◆ What you need to do
Line by line, return the listing exactly, without any of the images.

[[ Input for this task open ]]

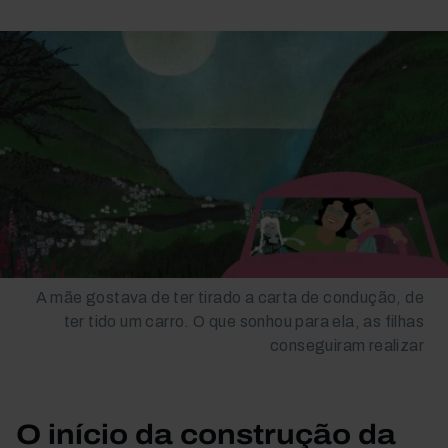
A mãe gostava de ter tirado a carta de condução, de
ter tido um carro. O que sonhou para ela, as filhas
conseguiram realizar
O início da construção da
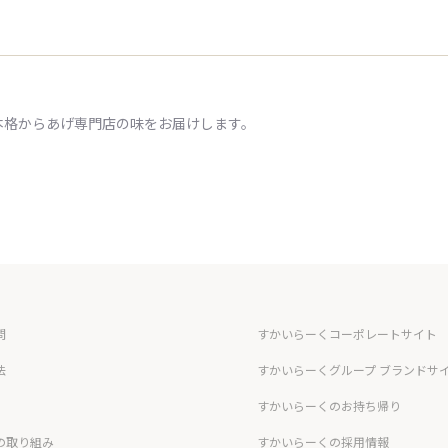
本格からあげ専門店の味をお届けします。
問
すかいらーくコーポレートサイト
法
すかいらーくグループ ブランドサ
すかいらーくのお持ち帰り
の取り組み
すかいらーくの採用情報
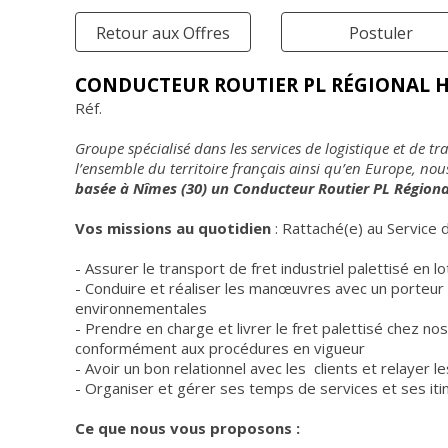
Retour aux Offres
Postuler
CONDUCTEUR ROUTIER PL RÉGIONAL H/
Réf.
Groupe spécialisé dans les services de logistique et de t
l’ensemble du territoire français ainsi qu’en Europe, no
basée à Nîmes (30) un Conducteur Routier PL Régiona
Vos missions au quotidien
: Rattaché(e) au Service d
- Assurer le transport de fret industriel palettisé en lo
- Conduire et réaliser les manœuvres avec un porteur 
environnementales
- Prendre en charge et livrer le fret palettisé chez nos
conformément aux procédures en vigueur
- Avoir un bon relationnel avec les clients et relayer l
- Organiser et gérer ses temps de services et ses itin
Ce que nous vous proposons :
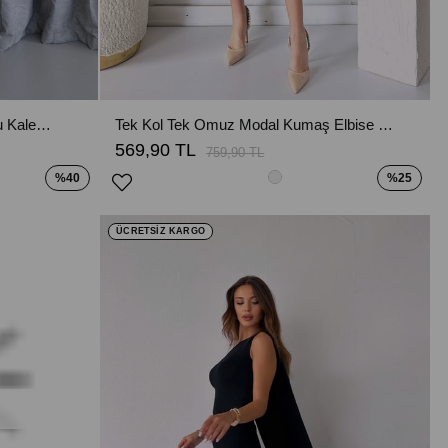
Düğme Detaylı Garnili Uzun Kollu Kalem Elbise - Siyah
Tek Kol Tek Omuz Modal Kumaş Elbise - Gri
569,90 TL
759,90 TL
%40
%25
ÜCRETSİZ KARGO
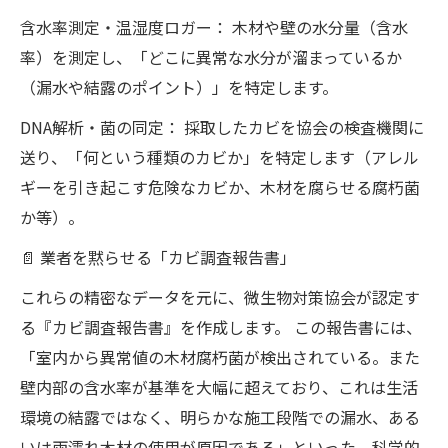
含水率測定・温湿度ロガー： 木材や壁の水分量（含水
率）を測定し、「どこに異常な水分が溜まっているか
（漏水や結露のポイント）」を特定します。
DNA解析・菌の同定： 採取したカビを協会の検査機関に
送り、「何という種類のカビか」を特定します（アレル
ギーを引き起こす危険なカビか、木材を腐らせる腐朽菌
か等）。
📄 業者を黙らせる「カビ調査報告書」
これらの精密なデータを元に、微生物対策協会が認定す
る『カビ調査報告書』を作成します。 この報告書には、
「室内から異常値の木材腐朽菌が検出されている。また
壁内部の含水率が基準を大幅に超えており、これは生活
環境の結露ではなく、明らかな施工段階での漏水、ある
いは雨濡れ木材の使用が原因である」といった、科学的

[[ Input for this task closed ]]

◆ Response for this exercise
A mãe gostava de ter tirado a carta de condução, de
ter tido um carro. O que sonhou para ela, as filhas
conseguiram realizar
O início da construção da
本格からあげ専門店の味をお届けします。
問
すかいらーくコーポレートサイト
法
すかいらーくグループ ブランドサ
すかいらーくのお持ち帰り
の取り組み
すかいらーくの採用情報
Retour aux Offres
Postuler
CONDUCTEUR ROUTIER PL RÉGIONAL H/
Réf.
Groupe spécialisé dans les services de logistique et de t
l’ensemble du territoire français ainsi qu’en Europe, no
basée à Nîmes (30) un Conducteur Routier PL Régiona
Vos missions au quotidien
: Rattaché(e) au Service d
- Assurer le transport de fret industriel palettisé en lo
- Conduire et réaliser les manœuvres avec un porteur 
environnementales
- Prendre en charge et livrer le fret palettisé chez nos
conformément aux procédures en vigueur
- Avoir un bon relationnel avec les clients et relayer l
- Organiser et gérer ses temps de services et ses itin
Ce que nous vous proposons :
Düğme Detaylı Garnili Uzun Kollu Kalem Elbise - Siyah
Tek Kol Tek Omuz Modal Kumaş Elbise - Gri
569,90 TL
759,90 TL
%40
%25
ÜCRETSİZ KARGO
含水率測定・温湿度ロガー： 木材や壁の水分量（含水
率）を測定し、「どこに異常な水分が溜まっているか
（漏水や結露のポイント）」を特定します。
DNA解析・菌の同定： 採取したカビを協会の検査機関に
送り、「何という種類のカビか」を特定します（アレル
ギーを引き起こす危険なカビか、木材を腐らせる腐朽菌
か等）。
📄 業者を黙らせる「カビ調査報告書」
これらの精密なデータを元に、微生物対策協会が認定す
る『カビ調査報告書』を作成します。 この報告書には、
「室内から異常値の木材腐朽菌が検出されている。また
壁内部の含水率が基準を大幅に超えており、これは生活
環境の結露ではなく、明らかな施工段階での漏水、ある
いは雨濡れ木材の使用が原因である」といった、科学的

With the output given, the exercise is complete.